TASK DESCRIPTION
In the listing below, how many lines contain "finance"? Answer with the number alone.

______

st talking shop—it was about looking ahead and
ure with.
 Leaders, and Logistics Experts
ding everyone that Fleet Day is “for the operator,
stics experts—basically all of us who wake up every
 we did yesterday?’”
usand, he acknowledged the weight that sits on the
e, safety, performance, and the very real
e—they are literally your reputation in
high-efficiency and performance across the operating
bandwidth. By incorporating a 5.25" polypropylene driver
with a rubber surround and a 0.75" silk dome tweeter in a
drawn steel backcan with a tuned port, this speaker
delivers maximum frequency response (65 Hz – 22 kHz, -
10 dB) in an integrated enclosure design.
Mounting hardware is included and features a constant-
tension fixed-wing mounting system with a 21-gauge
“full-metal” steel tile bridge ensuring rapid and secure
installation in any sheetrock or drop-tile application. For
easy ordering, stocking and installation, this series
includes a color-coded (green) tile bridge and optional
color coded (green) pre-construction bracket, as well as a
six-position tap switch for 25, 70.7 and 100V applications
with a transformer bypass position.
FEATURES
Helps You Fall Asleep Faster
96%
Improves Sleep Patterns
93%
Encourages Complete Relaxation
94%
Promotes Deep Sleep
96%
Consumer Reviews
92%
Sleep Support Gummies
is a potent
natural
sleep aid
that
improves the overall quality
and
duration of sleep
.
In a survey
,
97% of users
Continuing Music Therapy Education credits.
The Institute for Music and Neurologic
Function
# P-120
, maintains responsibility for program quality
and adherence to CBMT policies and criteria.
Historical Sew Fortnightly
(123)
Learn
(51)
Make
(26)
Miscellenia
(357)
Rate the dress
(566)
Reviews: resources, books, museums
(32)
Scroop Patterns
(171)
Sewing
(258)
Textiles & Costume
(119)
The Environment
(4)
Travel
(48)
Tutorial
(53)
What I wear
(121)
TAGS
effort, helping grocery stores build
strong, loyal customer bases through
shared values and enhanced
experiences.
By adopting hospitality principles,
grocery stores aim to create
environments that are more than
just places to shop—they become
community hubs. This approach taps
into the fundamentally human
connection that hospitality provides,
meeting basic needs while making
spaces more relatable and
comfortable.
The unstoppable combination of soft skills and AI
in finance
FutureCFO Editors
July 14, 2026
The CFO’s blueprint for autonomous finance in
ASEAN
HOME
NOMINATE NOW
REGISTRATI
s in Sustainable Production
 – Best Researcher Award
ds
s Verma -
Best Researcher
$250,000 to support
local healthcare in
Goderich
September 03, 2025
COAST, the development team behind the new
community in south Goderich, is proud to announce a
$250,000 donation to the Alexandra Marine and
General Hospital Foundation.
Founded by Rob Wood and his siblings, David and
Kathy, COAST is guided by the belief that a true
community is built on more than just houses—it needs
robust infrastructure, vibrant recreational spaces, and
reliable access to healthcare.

______

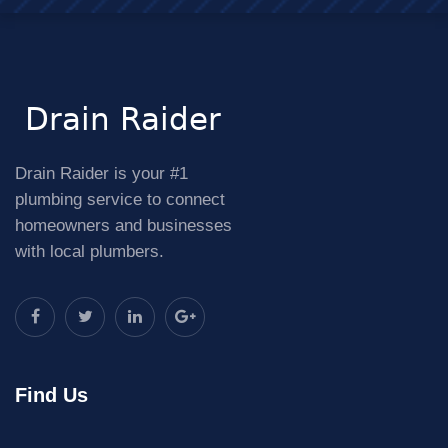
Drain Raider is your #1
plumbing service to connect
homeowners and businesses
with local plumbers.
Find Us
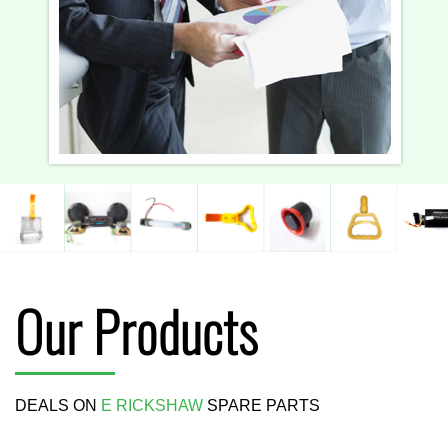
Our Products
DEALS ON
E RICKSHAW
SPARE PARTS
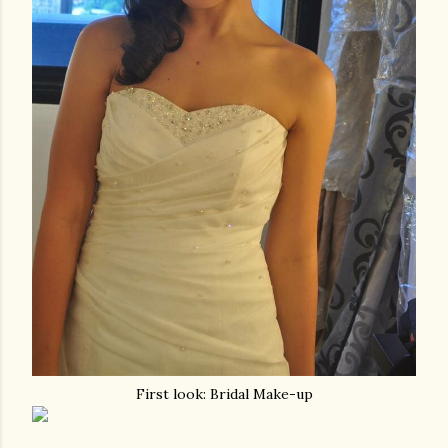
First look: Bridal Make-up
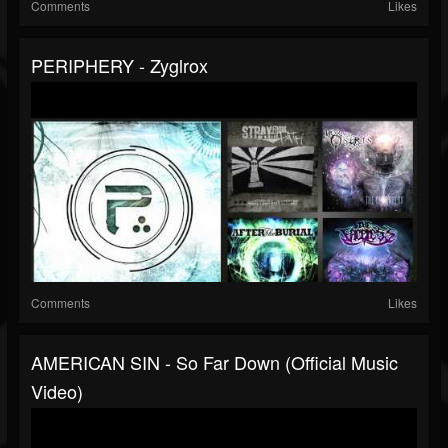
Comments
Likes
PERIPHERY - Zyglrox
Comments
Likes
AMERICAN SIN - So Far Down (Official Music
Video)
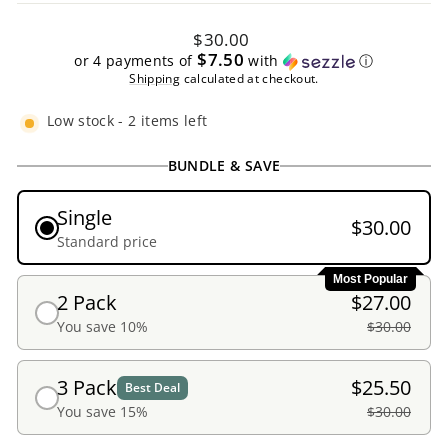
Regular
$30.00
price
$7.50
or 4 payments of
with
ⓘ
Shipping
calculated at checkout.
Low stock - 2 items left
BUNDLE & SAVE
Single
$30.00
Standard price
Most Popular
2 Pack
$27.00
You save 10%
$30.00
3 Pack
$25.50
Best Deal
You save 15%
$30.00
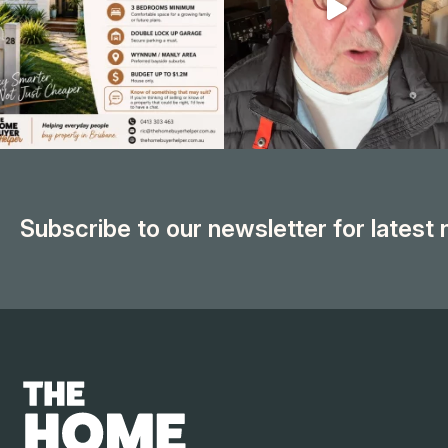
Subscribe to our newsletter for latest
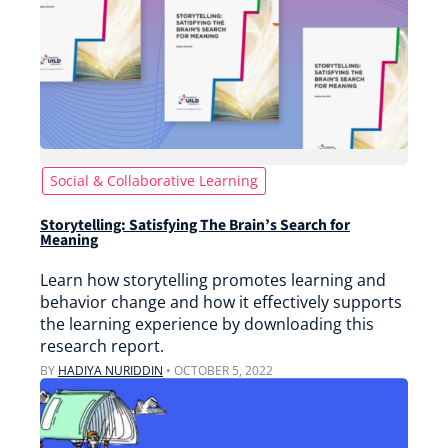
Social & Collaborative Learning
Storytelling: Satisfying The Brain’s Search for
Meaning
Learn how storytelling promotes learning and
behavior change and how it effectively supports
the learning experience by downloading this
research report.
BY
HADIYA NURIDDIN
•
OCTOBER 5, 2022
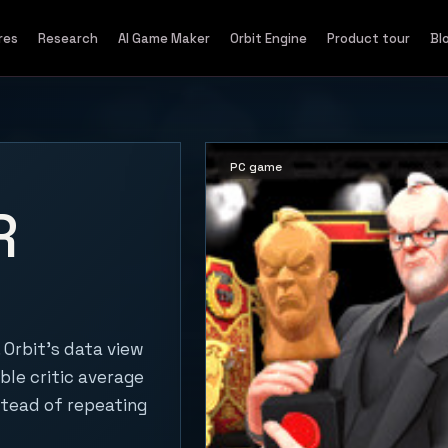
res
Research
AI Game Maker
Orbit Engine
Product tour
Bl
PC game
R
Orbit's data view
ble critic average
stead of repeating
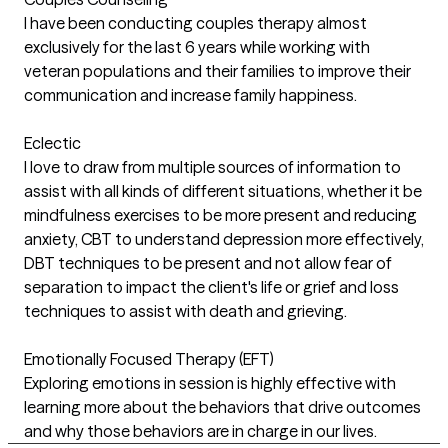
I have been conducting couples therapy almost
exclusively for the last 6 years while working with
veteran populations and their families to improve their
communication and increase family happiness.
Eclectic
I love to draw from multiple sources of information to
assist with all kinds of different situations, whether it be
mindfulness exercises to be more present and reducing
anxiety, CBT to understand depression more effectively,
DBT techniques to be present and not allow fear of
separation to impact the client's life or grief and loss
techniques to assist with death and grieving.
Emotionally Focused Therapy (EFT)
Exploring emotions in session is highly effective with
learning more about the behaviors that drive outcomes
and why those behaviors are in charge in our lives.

______

ANSWER FOR THIS EXERCISE
2